Many of these considerations greatly enlarge the space of solutions: the space of time-varying probabilitity distributions over piecewise-continuous vector fields on a manifold is incredibly “large”, in the sense that *multiple* levels of discretization are required to convert this into something that can be represented on a computer.

Analytic or numerical solutions to problems which are “that large” are, in general, intractable. However, a logically-specified “full model” of the situation is still useful, as a ground truth that more tractable approximations can be compared to, or that behavioral guarantees can be extracted from.

It is for this reason that we would like a compositional, formal framework for such systems, which could be used to design and analyze complex models. We expect that category theory is a fruitful method for finding such a framework.

Solving such “large systems” is a problem that has been attacked by brilliant mathematical physicists for generations; the usefulness of our approach is not necessarily predicated on the idea that a compositional framework would significantly advance the state of the art with regard to concrete solutions or theorems for such systems.

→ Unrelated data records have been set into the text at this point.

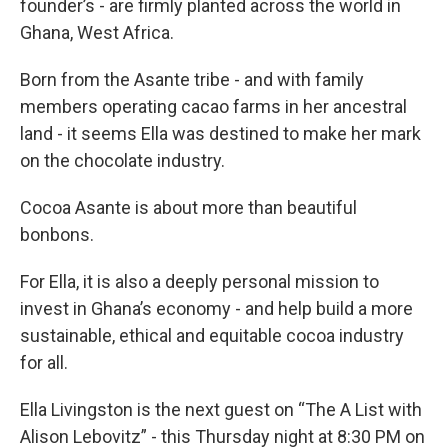
founder’s - are firmly planted across the world in
Ghana, West Africa.
Born from the Asante tribe - and with family
members operating cacao farms in her ancestral
land - it seems Ella was destined to make her mark
on the chocolate industry.
Cocoa Asante is about more than beautiful
bonbons.
For Ella, it is also a deeply personal mission to
invest in Ghana’s economy - and help build a more
sustainable, ethical and equitable cocoa industry
for all.
Ella Livingston is the next guest on “The A List with
Alison Lebovitz” - this Thursday night at 8:30 PM on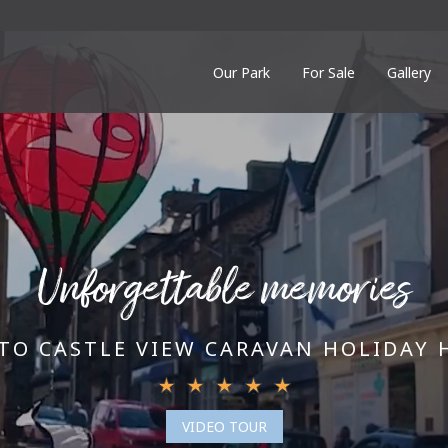
Our Park
For Sale
Gallery
Unforgettable memories
TO CASTLE VIEW CARAVAN HOLIDAY 
VIDEO TOUR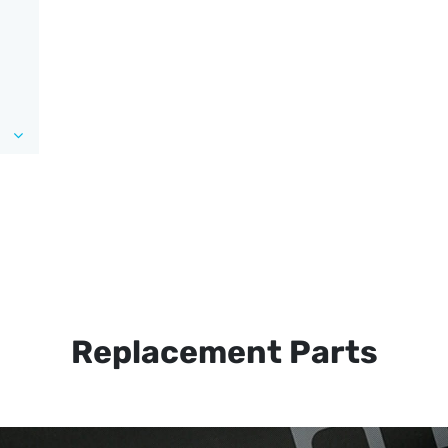
Replacement Parts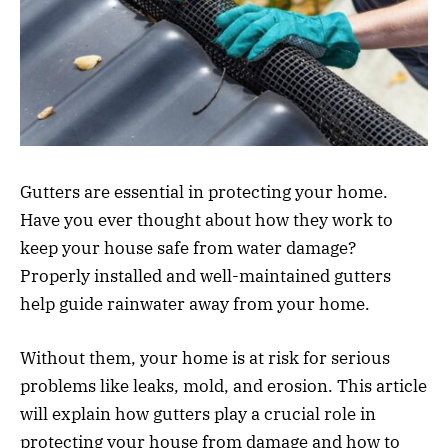
Gutters are essential in protecting your home.
Have you ever thought about how they work to
keep your house safe from water damage?
Properly installed and well-maintained gutters
help guide rainwater away from your home.
Without them, your home is at risk for serious
problems like leaks, mold, and erosion. This article
will explain how gutters play a crucial role in
protecting your house from damage and how to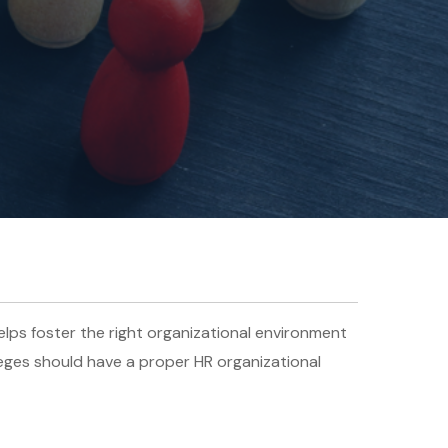
lps foster the right organizational environment
leges should have a proper HR organizational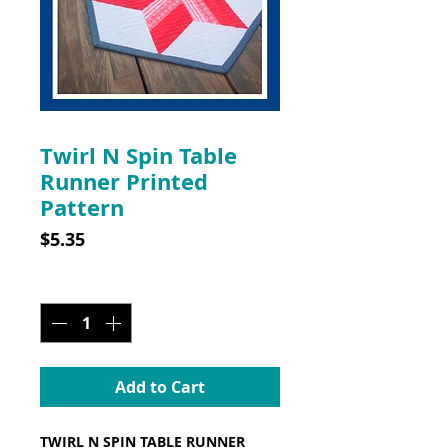
SKU: CLP004
Twirl N Spin Table
Runner Printed
Pattern
Price
$5.35
Quantity
*
Add to Cart
TWIRL N SPIN TABLE RUNNER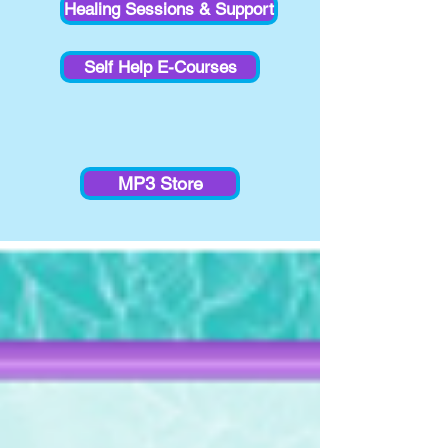
Healing Sessions & Support
Self Help E-Courses
MP3 Store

However, having a formal framework would organize the field in such a way as to make it easier to produce rigorously verified and interpretable computer-aided analyses. Moreover, organizing software implementation makes it possible to take existing techniques much farther in less time and code.

In the next section, we discuss applications of such a framework, and then in the last section we will discuss some concrete criteria we have for such a framework, as well as tentative approaches we are pursuing.

Finally, we should say that by “formal framework”, we do not mean that all “large systems” will necessarily be captured by a single definition. Rather, we expect that we will capture certain classes of large systems with different definitions, but that we will be able to relate and translate these different definitions formally. The reason this is desirable is that we want to be able to take advantage of the special properties of different classes of system.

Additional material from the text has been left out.